This post is the introduction to a series of blogs regarding strategies for negotiating strong escrow contracts. In order to get started, here are three points of emphasis for participating in an escrow relationship which we will revisit throughout this blog series:
- Establish a Goal
- Determine the requirements for achieving your goal (escrow deposit content)
- Create an escrow deposit schedule
A standard Iron Mountain Escrow Agreement is approximately 10 pages long and includes five pages of terms and conditions. One of the keys to a successful escrow agreement is the contract language. The best examples of escrow negotiations by lawyers focus on six sections of the agreement. Here are the six sections to be aware of, during your next escrow negotiation:
- Escrow deposit content and update schedule
- Technical verification rights
- Payment of fees and dispute resolution
- Release conditions
- Release mechanism, objection period and contrary instructions
- Rights to use following release
This blog series will cover strategies for each major section of the escrow agreement. I’ll share best practices I’ve learned through my experiences working with our customers – which includes 93% of the Fortune 500 companies.
Food for thought: An escrow agreement is a contingency plan in the event the unexpected happens. Here are three things to consider when you’re measuring your risk factors for a particular solution:
- Criticality of the software?
- How customized is the solution?
- How long can you operate without the solution?
Of course, a fourth is the stability of the software provider, but that is always the case when evaluating risk with third parties.
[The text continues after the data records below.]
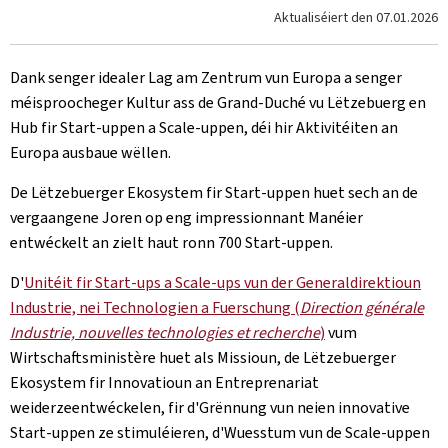
Aktualiséiert den
07.01.2026
Dank senger idealer Lag am Zentrum vun Europa a senger
méisproocheger Kultur ass de Grand-Duché vu Lëtzebuerg en
Hub fir Start-uppen a Scale-uppen, déi hir Aktivitéiten an
Europa ausbaue wëllen.
De Lëtzebuerger Ekosystem fir Start-uppen huet sech an de
vergaangene Joren op eng impressionnant Manéier
entwéckelt an zielt haut ronn 700 Start-uppen.
D'
Unitéit fir Start-ups a Scale-ups vun der Generaldirektioun
Industrie, nei Technologien a Fuerschung (
Direction générale
Industrie, nouvelles technologies et recherche
)
vum
Wirtschaftsministère huet als Missioun, de Lëtzebuerger
Ekosystem fir Innovatioun an Entreprenariat
weiderzeentwéckelen, fir d'Grënnung vun neien innovative
Start-uppen ze stimuléieren, d'Wuesstum vun de Scale-uppen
As you proceed it’s important to establish a program that reflects best practices and ties into risk management goals. Consider a repeatable process via the right agreement – a three-party or a master escrow agreement – for all of your mission-critical business relationships. Make sure you introduce your escrow requirements at the beginning of the licensing or subscription process to avoid delays and potential conflicts. Last but not least, stay on top of your escrow relationships. Audit your escrow agreements annually to ensure they are up-to-date and adhere to best practices.